The most interesting bits are related to features. The revelations concerning Hosebird, Tweet Rank, Google Syndication, and a “secret project with the X-Box” do more to allay concerns over Twitter’s monetization strategy than reveal any lack of ideas or sinister motivations. Their goal of 1 billion users is handily sugar-coated by the suggestion that they are building a global nervous system, drafting on the oft-quoted predictions of the emergent Global Brain. If anything, these leaks, like the way Apple deftly foreshadows it’s own “super secret” Skunkworks product releases, will add even more drool to the salivations of the user base, the dev ecology, and 3rd party interests eager to have more access to the Starchild. In fact, it seems that, if anything, Arrington is doing Twitter a huge favor.
Disclosures of ongoing talks with Google, Microsoft, Yahoo, Amazon, et al, while not especially new or surprising, underwrite the seriousness of Twitter’s enterprise and reinforce the fact that aside from the wall of hype & buzz permeating the media Twitter is one of the Big Boys now. If not yet in valuation, then certainly in it’s seriousness and capacity. Remember when Google was just this new, simple searchbar competing with WebCrawler & HotBot & Lycos? Twitter’s ability to keep the likes of Diddy and Marissa Mayer at arm’s length underscore the strength of their organization and the confidence they have with their status and strategy.

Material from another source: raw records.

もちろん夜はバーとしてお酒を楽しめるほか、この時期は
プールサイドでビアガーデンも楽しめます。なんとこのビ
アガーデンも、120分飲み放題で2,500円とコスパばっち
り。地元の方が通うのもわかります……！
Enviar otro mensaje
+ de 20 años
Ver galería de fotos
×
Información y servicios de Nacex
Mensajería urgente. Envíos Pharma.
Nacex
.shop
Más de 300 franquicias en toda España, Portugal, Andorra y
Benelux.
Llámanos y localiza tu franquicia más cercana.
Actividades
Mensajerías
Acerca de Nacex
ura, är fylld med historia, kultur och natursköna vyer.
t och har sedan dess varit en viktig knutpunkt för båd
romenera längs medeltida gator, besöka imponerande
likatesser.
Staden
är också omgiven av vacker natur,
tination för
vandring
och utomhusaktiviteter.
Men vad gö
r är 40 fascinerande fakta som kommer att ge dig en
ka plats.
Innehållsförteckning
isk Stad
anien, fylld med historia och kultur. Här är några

Another tell lies in the notes about Twitter’s future with respect to possible acquisitions. A line within the context of the failed Facebook acquisition and attempts by other would-be suiters states “it can give us understanding of what we are worth”. This is like when you go on job interviews so your current boss will promote you. By courting acquisitions Twitter gets hard numbers to reinforce what their real value is in the competitive marketplace. The inevitable press surrounding these offers gives them huge leverage for partnerships, funding, free press, and growth. Conversely, they admit that they may not be able to meet the scaling requirements of their exponential growth. These two statements together defend Twitter’s authority and secure it’s need to stay firmly in the driver’s seat if they enter into any merger or acquisition with larger suitors.

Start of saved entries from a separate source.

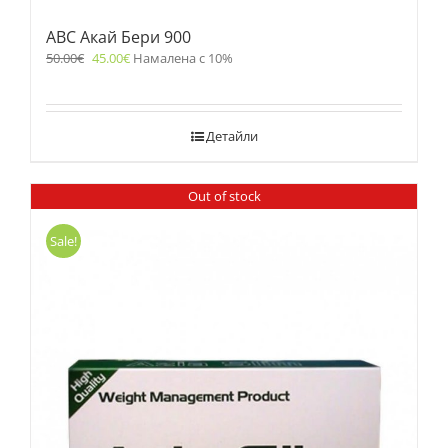
ABC Акай Бери 900
50.00
€
45.00
€
Намалена с 10%
Детайли
Out of stock
Sale!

Of course, search is the big deal here. Twitter must either fiercely defend its data and analytics against Google or cut a tight deal that serves their interests effectively without diluting their brand. As they admit, Google can do search much better but Twitter controls the stream. Clearly, Google is afraid of losing ad share to Twitter, yet is salivating at the chance to sink their searchy incisors into their data as deeply as possible. Indeed, “Twitter the product is a vehicle for Twitter Search” and “Twitter is an economy of information”.

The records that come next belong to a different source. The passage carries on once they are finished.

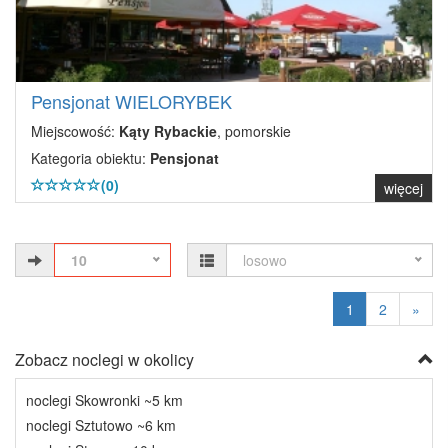
Pensjonat WIELORYBEK
Miejscowość:
Kąty Rybackie
, pomorskie
Kategoria obiektu:
Pensjonat
(0)
więcej
10
losowo
1
2
»
Zobacz noclegi w okolicy
noclegi Skowronki ~5 km
noclegi Sztutowo ~6 km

Ironically or not, the release of these internal documents and the ensuing public discussion of their contents will empower the Twitter community even more to be the stewards of their pet. Recall that Twitter’s genesis was far simpler and less ambitious. As the user base swelled and began to co-opt it’s use pulling it far beyond a fun SMS “What Are You Doing” billboard, they had to quickly re-architect their infrastructure to support a global messaging system. Recent challenges brought by Twitter’s utility as a disaster reporting tool, an emergency service coordination network, and a significant threat to oppressive regimes further reinforce the sense that the service only partly belongs to its creators. These disclosures are not only harmless to Twitter’s goals, perhaps even furthering them, they are appropriate to the era of transparency and connectivity that it has helped create.
To invoke the Global Brain myself, Twitter will get it’s 1 billion users and more (unless they piss off Goldman Suchs), and the weight of these sources and the connections they are weaving will continue to re-engineer the collective experience of information and sharing that humanity is engaged in. In the sea change waves of the new Information Economy, amid all the challenges the democratized landscape of free services pose to existing monetization strategies, something new is emerging and it’s increasingly less and less concerned about funding and valuation and far more invested in utility and humanity.